The other museum implicated in this controversy is the Mutter Museum, a medical history and science museum in Center City Philadelphia. 

While the Mutter Museum has been displaying human skeletons and various body parts from the time it was founded in the nineteenth century, it has recently become caught in a crossfire between members of marginalized groups who seek to end these exhibitions and staff and fans of the museum, including doctors, academics and people who are generally curious about mortality and the human body. 

Like those of the Penn Museum, a large number of the human remains displayed here were taken without any kind of medical consent, but this time from a variety of underprivileged groups including Native Americans, the poor, enslaved African-Americans, prisoners and others. 

Additionally, many of the people whose bodies are currently on display had physical disabilities and spent their lives being treated as subhuman, often being seen as nothing more than an amusing spectacle for others to look at. 
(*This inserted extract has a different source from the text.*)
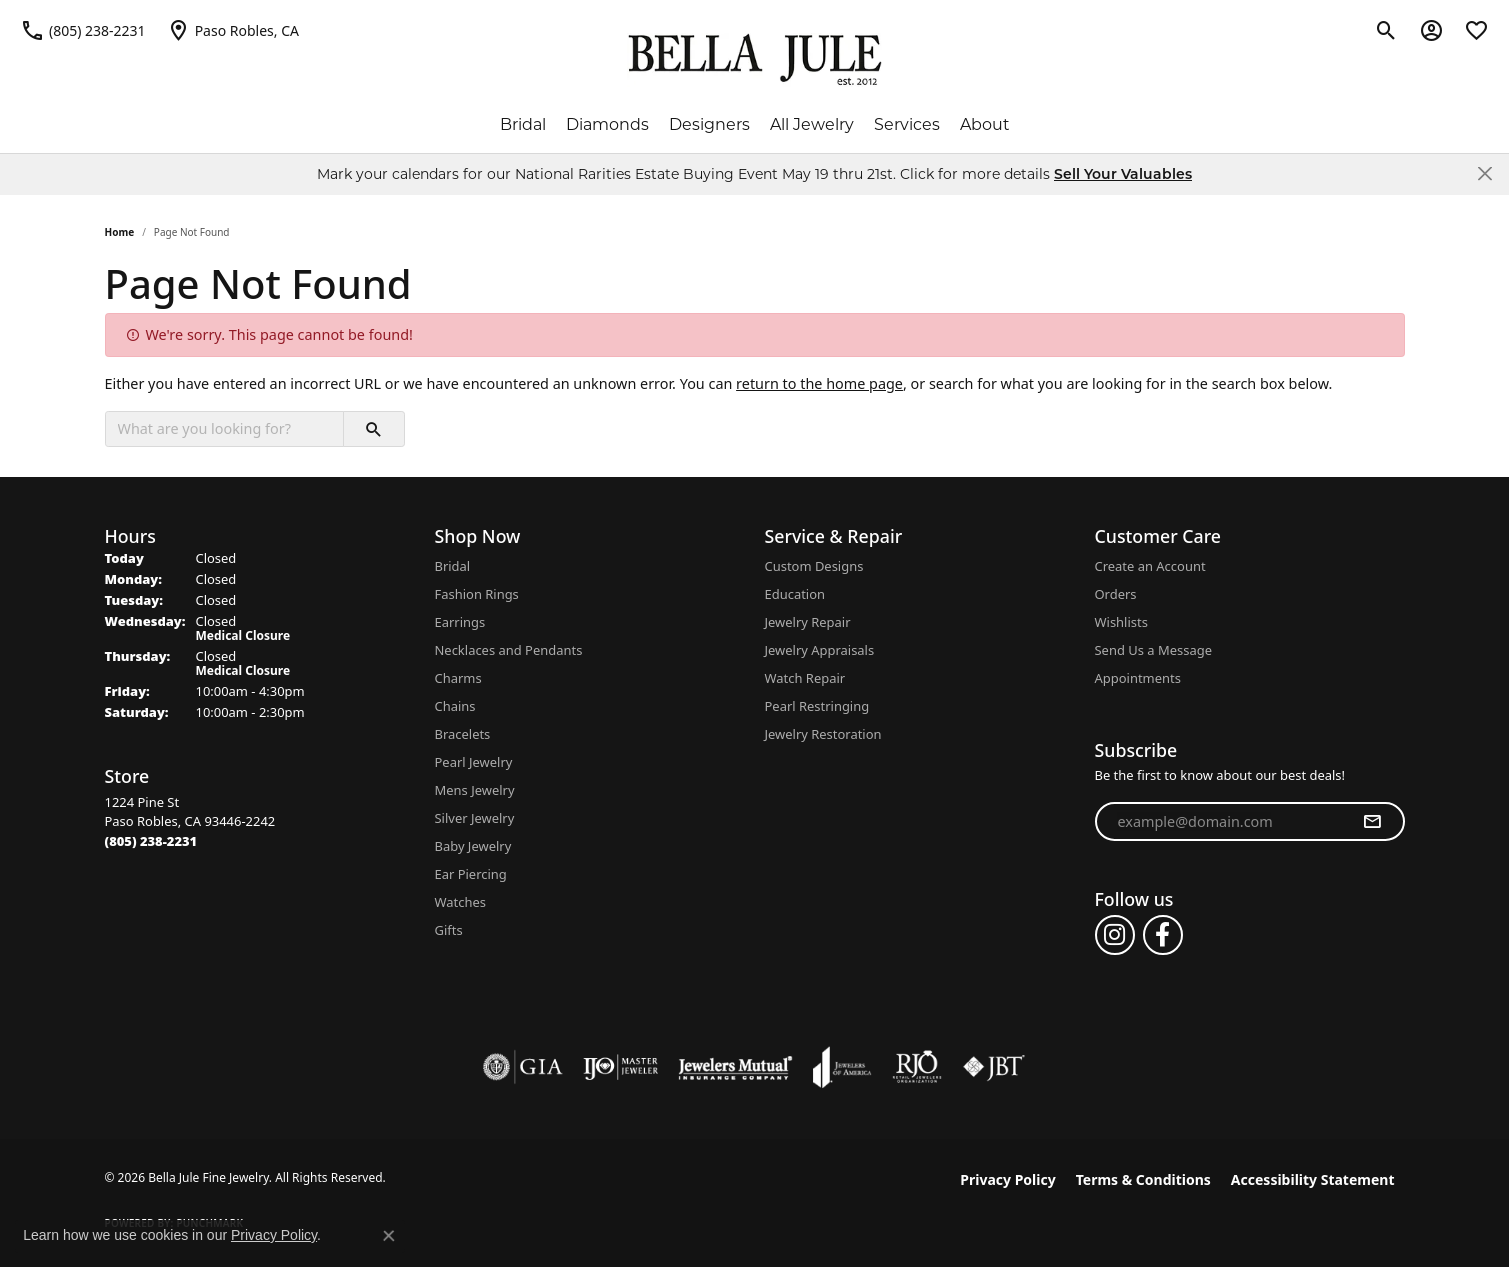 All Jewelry (812, 124)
To keep their bodies on display at the Mutter Museum is to continue to view these people, who received little respect in their lifetimes, as objects for audiences’ amusement. Unlike the Penn Museum, the Mutter Museum has no plans to remove any of its exhibits at this time, but will try to take the voices of the impacted communities into account. 

However, if the museum truly wanted to rectify its dubious and dishonest past, it would acknowledge its human remains exhibits for what they really are: a continuation of the mistreatment and dehumanization of some of the most underprivileged people of the past. 

It would recognize its faults and actually make the effort to correct them, similar to what the Penn Museum is doing. Museums are essential to society for their ability to allow people to learn from the past. The museums’ responses to the controversy over these exhibits is an attempt to do just that. 

By acknowledging the dignity that the dead deserve and beginning to contend with the consequences of their actions, the Penn Museum and the Mutter Museum can demonstrate truly understanding the legacy of the past and working to move forward.